Page 1 of 1

Avoiding duplicate content

Posted: Tue Nov 06, 2007 5:03 pm
by jhermanns
I just added the following lines to my template in order for google to only index static pages and entries, but not the overview/archives/search pages. SEO people say that this will increase the likelyhood of all your distinct pages being indexed (so that the overview pages, that duplicate content, don't use up availible "slots" for your domain).

Code: Select all

{if $head_title}
    <meta name="robots" content="index,follow">
{else}
    <meta name="robots" content="noindex,follow">
{/if}
But this should really be either part of s9y's core or a plugin - solving it on template level is kinda stupid. Is there such a plugin? :)


P.S.
I did not use {if $is_single_entry} because that won't catch static pages.

Re: Avoiding duplicate content

Posted: Tue Nov 06, 2007 5:53 pm
by johncanary
There is nothing like "available slots"!
And there is no "Duplicate Content Penality", if you run your blog
  • * in a natural fashion
    * have original content
    * don't steal from other sites
    * don't overload it with advertisment
Only thing that happens is, Google hides result sets that it believes to be
redundant to a specific search. Then those pages are "hidden" behind the
"More Results" Link.

Those categories, monthly, archives, tag pages are just a different mix of the
content.
It can be those pages that get higher ranking for a particular search
term than a single entry page.
  • It is very simple:
    * The more pages you allow to be indexed
    * The more pages will be indexed
    * The more free traffic you will get
Google knows how blogs work and it knows what archives, .... are about.

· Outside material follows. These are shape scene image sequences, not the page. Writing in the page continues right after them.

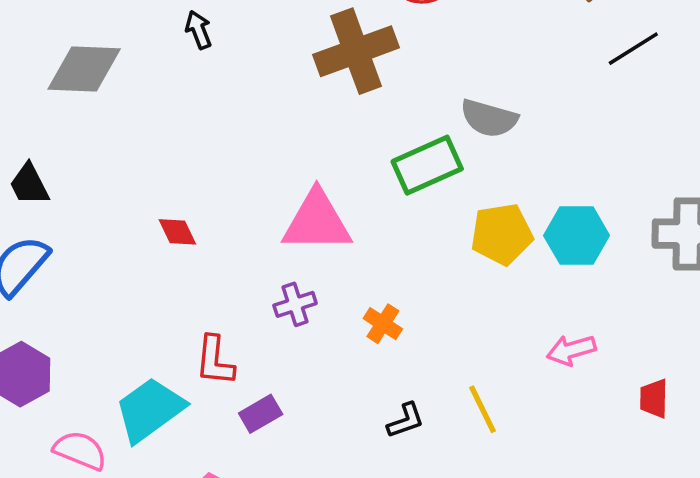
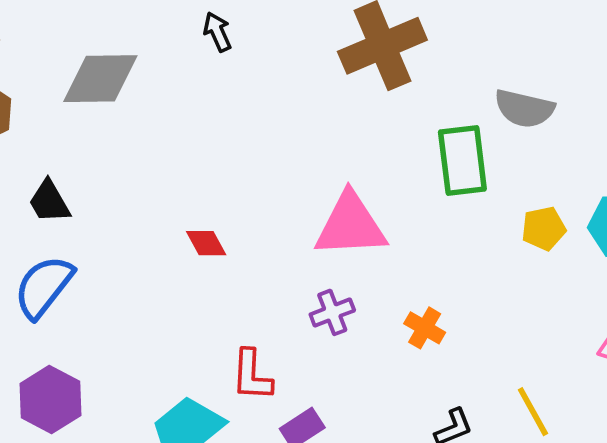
green rectangle: (427, 165) -> (462, 161), turned -70
yellow pentagon: (502, 234) -> (544, 228), size x0.7

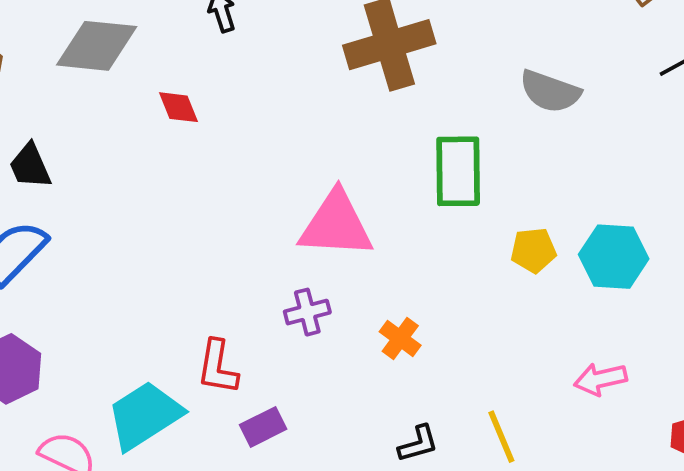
gray semicircle: (524, 109) -> (550, 91), moved
red diamond: (206, 243) -> (178, 107), moved

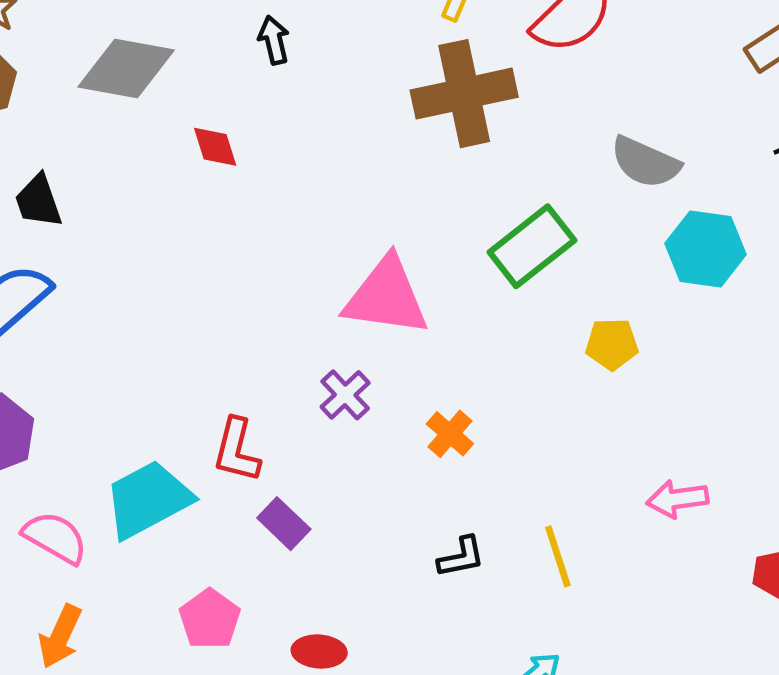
green rectangle: (458, 171) -> (532, 246), turned 48
cyan hexagon: (614, 257) -> (706, 249), moved
purple cross: (307, 312) -> (345, 395), turned -33
purple rectangle: (263, 427) -> (284, 524), turned 66

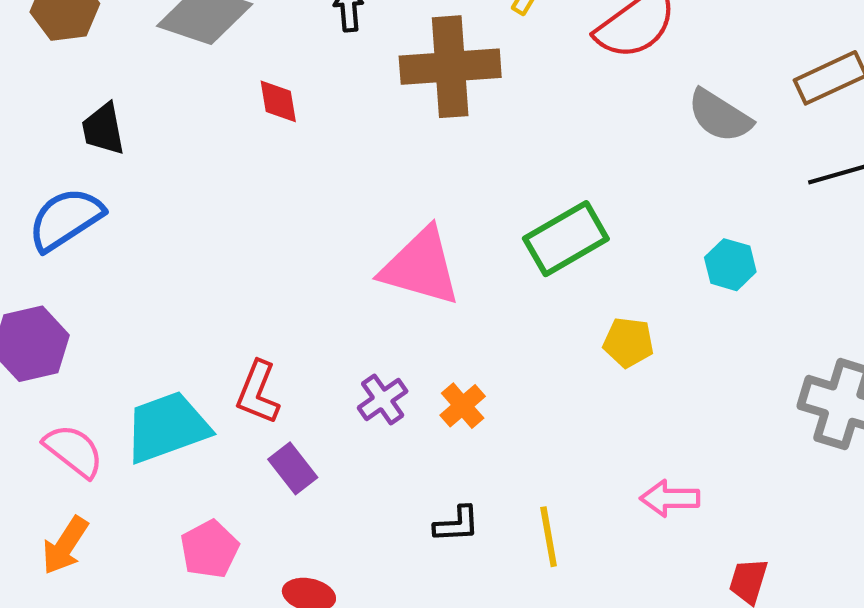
brown cross: (464, 94) -> (450, 67), moved
gray semicircle: (645, 162) -> (720, 116), moved
cyan hexagon: (706, 249) -> (730, 265), size x0.7
purple cross: (345, 395) -> (383, 399), moved

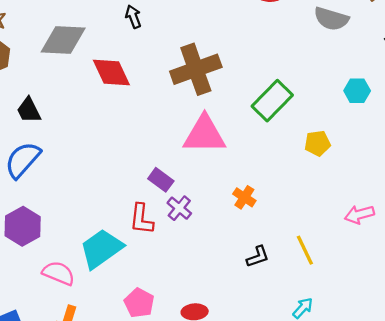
brown cross: (450, 67) -> (196, 69), moved
red diamond: (278, 101) -> (111, 72), size x1.6
purple cross: (383, 399) -> (179, 208), moved
purple rectangle: (293, 468) -> (161, 180), moved

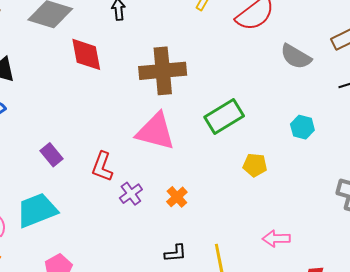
purple rectangle: (161, 180) -> (51, 155), moved
purple cross: (179, 208) -> (131, 194), moved
red L-shape: (141, 219) -> (102, 167), moved

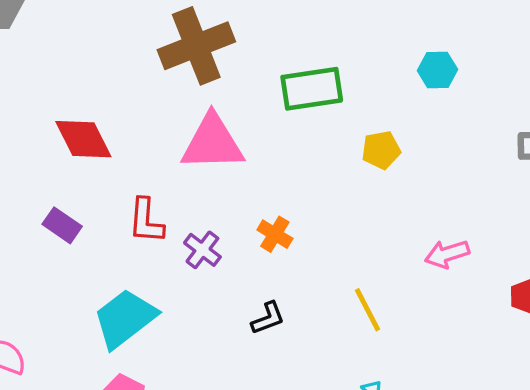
red diamond: (86, 54) -> (83, 139), moved
green rectangle: (224, 116) -> (312, 89), turned 39
cyan trapezoid: (37, 210) -> (125, 318), moved
black L-shape: (175, 253) -> (268, 318), moved

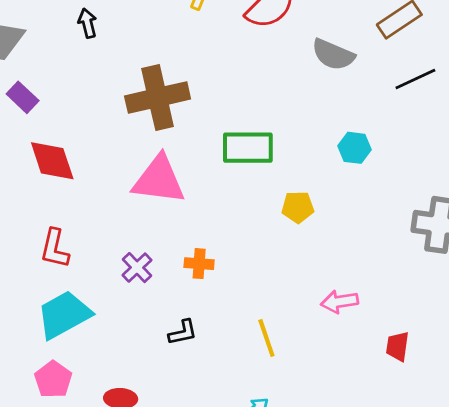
red L-shape: (146, 221) -> (55, 249), moved
purple rectangle: (62, 225) -> (23, 97), moved
orange cross: (275, 234) -> (199, 264), turned -36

Don't limit your potential.

You could use the ROBOTS.TXT file to achieve the same effect more easily.

JohnCanary

Posted: Tue Nov 06, 2007 6:02 pm
by Don Chambers
I look forward to any further input on this. I have an idea as to where this COULD be included in a plugin but will only do so if the concept has merit.

Re: Avoiding duplicate content

Posted: Tue Nov 06, 2007 6:24 pm
by jhermanns
johncanary wrote:There is nothing like "available slots"!
And there is no "Duplicate Content Penality", if you run your blog
  • * in a natural fashion
    * have original content
    * don't steal from other sites
    * don't overload it with advertisment
Only thing that happens is, Google hides result sets that it believes to be
redundant to a specific search. Then those pages are "hidden" behind the
"More Results" Link.
I don't think I mentioned penalties. Anyhow, the noindex on the overview page still makes sense to me - having one chunk of content only indexed once seems reasonable to me. So the above code snippet can be interpreted as making sure the right page is being indexed (and later offered as a search result). To ensure that search engines recognize the original source of information (as in "the entry", not some overview page). To ensure that archive/list pages don't push the individual entry pages out of the result list.
johncanary wrote: Those categories, monthly, archives, tag pages are just a different mix of the
content.
It can be those pages that get higher ranking for a particular search
term than a single entry page.
  • It is very simple:
    * The more pages you allow to be indexed
    * The more pages will be indexed
    * The more free traffic you will get
Google knows how blogs work and it knows what archives, .... are about.
Yeah it should - but I don't see any benefit in returning archive pages as search results - all content therein is also located on a single page (which may link to more interesting, related articles). Except when the search query overlaps two blog entries which are then returned together, but - I don't know.
johncanary wrote: Don't limit your potential.
You could use the ROBOTS.TXT file to achieve the same effect more easily.
JohnCanary
Not with less LOC though - especially when you think about static pages :-)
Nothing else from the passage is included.